C’è una domanda che sussurra sempre più forte tra le pieghe di questa stagione: chi guida davvero il Bari? In un campionato vissuto sull’ottovolante, tra rimonte subite, blackout inspiegabili e fiammate troppo brevi per essere chiamate continuità, una risposta concreta sembra mancare. Forse, tra i tanti fattori, uno pesa più di quanto si pensi: la mancata efficacia di tutti i leader. Non quelli con la fascia al braccio, ma quelli che alzano la voce quando conta, che tengono lo spogliatoio dritto anche dopo una sconfitta che fa male.
La rosa biancorossa non manca di esperienza. Giocatori navigati, con anni di professionismo alle spalle, abituati a reggere pressioni e aspettative. Eppure, quando la squadra traballa, il vuoto di personalità appare evidente. L’atteggiamento in campo lo conferma: spesso il Bari si scioglie alla prima difficoltà, perde l’ordine, si disunisce. I momenti di smarrimento non sono eccezioni, ma una costante preoccupante. E quando la barca sbanda, servirebbe qualcuno che tenga il timone fermo.
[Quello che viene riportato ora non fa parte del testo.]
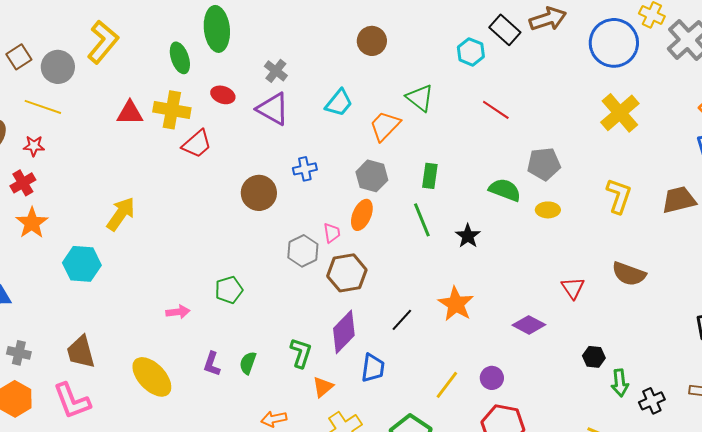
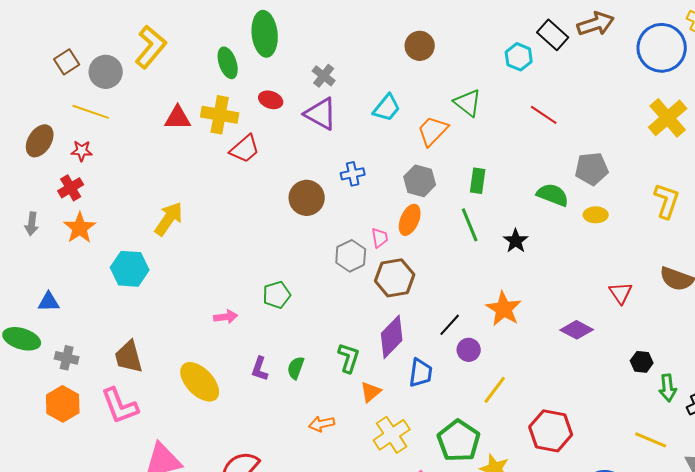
purple circle: (492, 378) -> (469, 350), moved

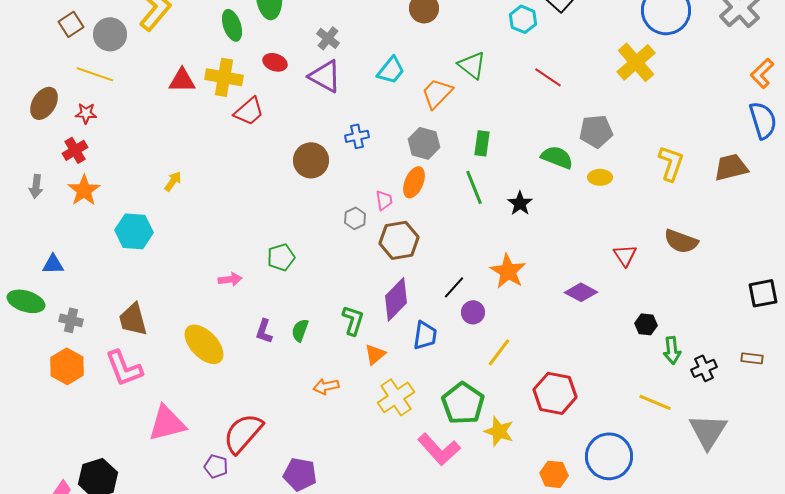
yellow cross: (668, 118) -> (636, 62), moved
yellow arrow: (169, 219) -> (173, 181), size x0.6
gray hexagon: (351, 256) -> (355, 218), size x0.7

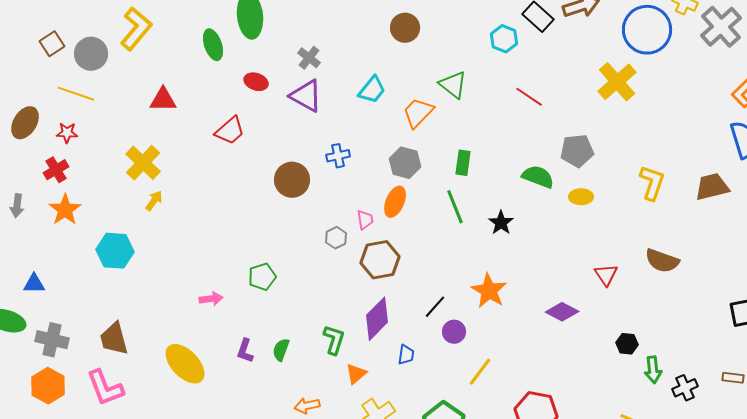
yellow cross: (224, 77) -> (143, 163), moved, turned 33
gray cross: (71, 320) -> (52, 340), size x1.4
blue trapezoid: (425, 335) -> (406, 355), size x0.7

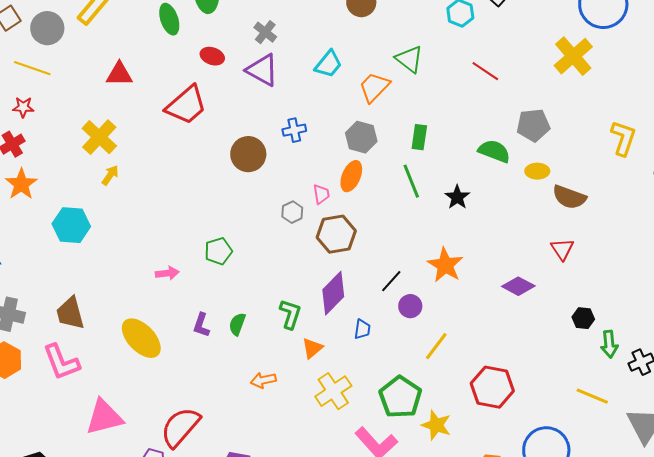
red trapezoid: (230, 131) -> (186, 105), size x1.4
yellow L-shape: (652, 183) -> (623, 138), moved
brown semicircle: (662, 261) -> (569, 197), moved

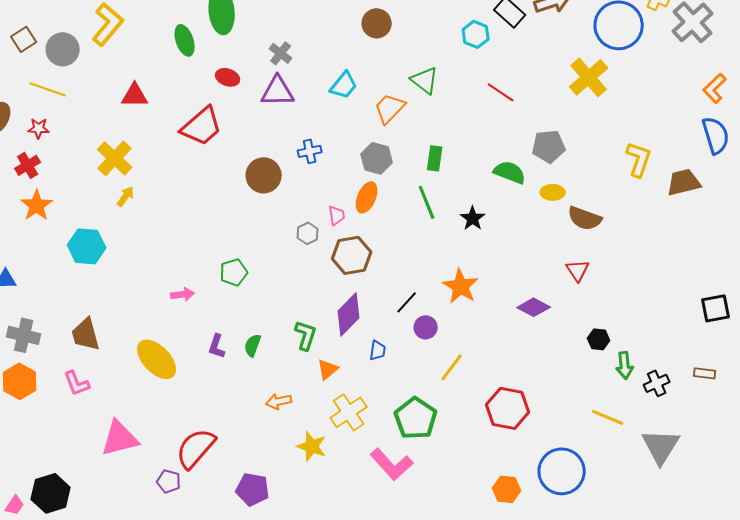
purple triangle: (262, 70) -> (278, 91), turned -30
pink L-shape: (61, 362) -> (77, 383), size x0.7
yellow star: (436, 425) -> (312, 446), moved

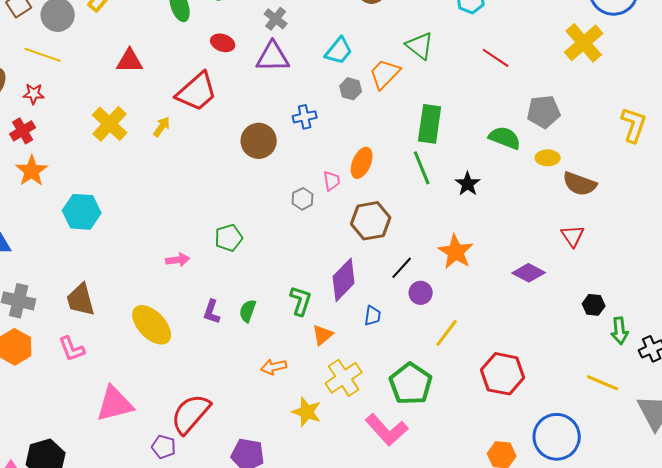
gray hexagon: (377, 158) -> (351, 89), moved, size x0.7
green rectangle: (435, 158) -> (430, 124), size x1.5
yellow arrow: (126, 196) -> (162, 127), moved
brown hexagon: (352, 255) -> (371, 221), moved

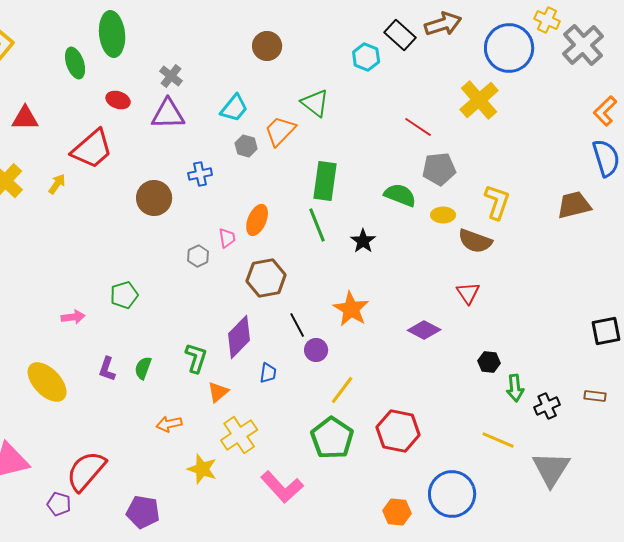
red line: (496, 58) -> (418, 127), moved
yellow L-shape: (634, 125) -> (497, 202), moved
black line: (402, 268) -> (297, 325), turned -70
green pentagon: (411, 384) -> (332, 438), moved

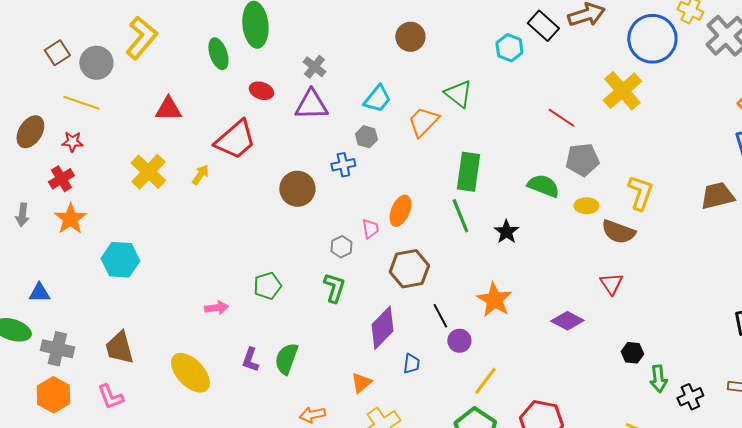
gray hexagon: (246, 146) -> (366, 137), moved
green L-shape: (196, 358) -> (334, 288), moved
green semicircle: (143, 368) -> (286, 359), size x1.4

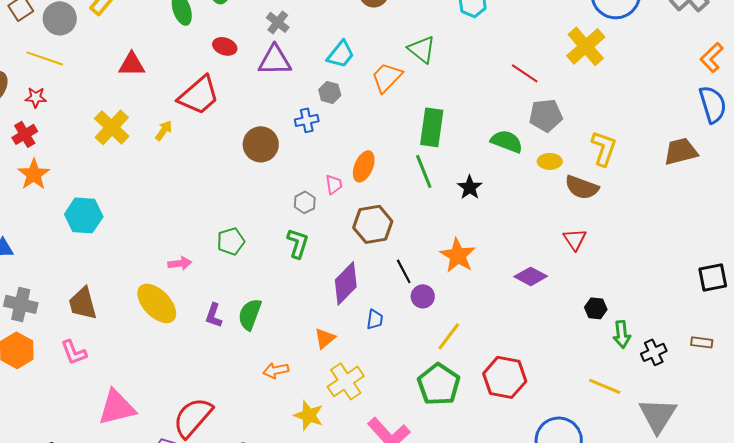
yellow ellipse: (190, 373) -> (157, 303), moved

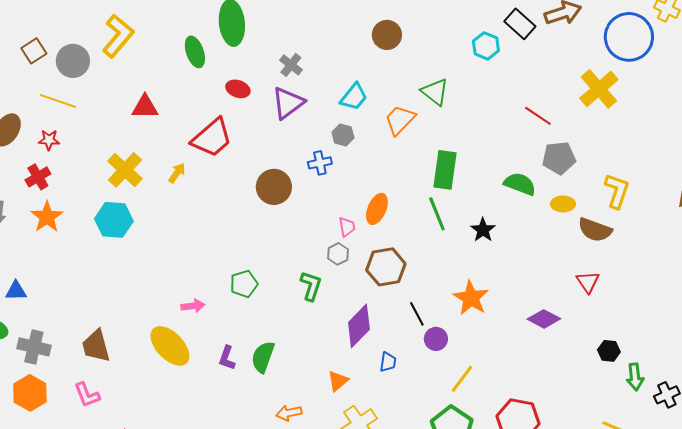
purple triangle: (275, 60) -> (288, 103), turned -36
gray hexagon: (305, 202) -> (338, 254), moved
cyan hexagon: (84, 215) -> (114, 220), moved

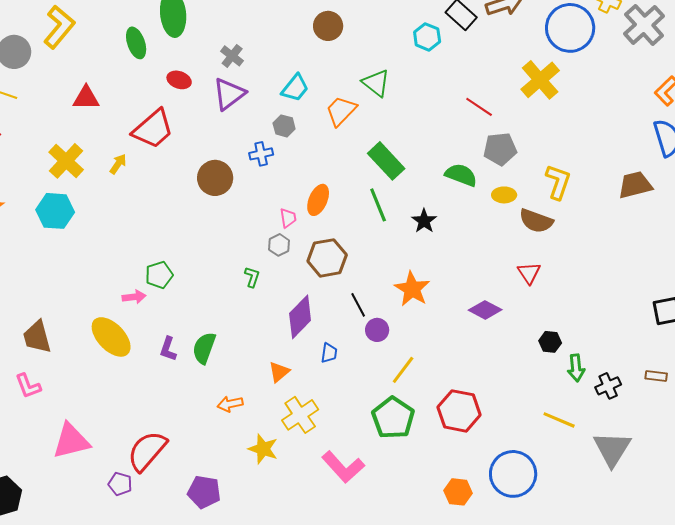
green rectangle: (445, 170) -> (386, 161), turned -51
green pentagon: (244, 284) -> (159, 275), moved
green L-shape: (311, 286) -> (252, 277), size x0.7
Ma chi lo fa, oggi?
I nomi di riferimento non mancano. Il capitano Francesco Vicari, centrale affidabile e uomo-spogliatoio. Mattia Maita, tra i più longevi in biancorosso, simbolo di appartenenza. Ahmed Benali, con un curriculum di categoria superiore e una personalità da veterano. Raffaele Pucino, che di stagioni intense ne ha vissute tante. E Nicola Bellomo, il barese di talento, chiamato anche a un ruolo di esempio per i più giovani. Eppure, nessuno di loro – finora – è riuscito davvero a caricarsi la squadra sulle spalle nei momenti chiave. Non bastano qualche richiamo gestuale o una conferenza stampa equilibrata: la leadership vera si misura nella capacità di trascinare gli altri, di farsi sentire senza parlare troppo.
Quando invece il rendimento personale è incostante e le scelte in campo appaiono confuse, anche l’autorevolezza ne risente. Non si può chiedere agli altri di credere in una strada se sei il primo a camminarci con esitazione. Il risultato è una squadra senza figure di riferimento forti. I giovani, che pure hanno qualità, appaiono spesso disorientati. L’allenatore, dal canto suo, si trova a cercare trascinatori in ruoli imprevisti, costretto a reinventare gerarchie che in teoria dovevano essere già solide. Ma la leadership, si sa, non si insegna. Si dimostra. E al Bari, al momento, manca qualcuno che faccia da collante nei momenti chiave. Che metta la faccia quando tutto gira storto. Che dia la scossa.
Il problema, allora, non è solo tecnico o mentale. È strutturale. Perché un gruppo senza guide vere, nei momenti cruciali, si perde. E forse è proprio questa una delle radici dell’incostanza che ha segnato questa stagione. Più che una questione di gambe o di tattica, sembra una questione di spalle. Di quelle larghe, che oggi il Bari non riesce a trovare.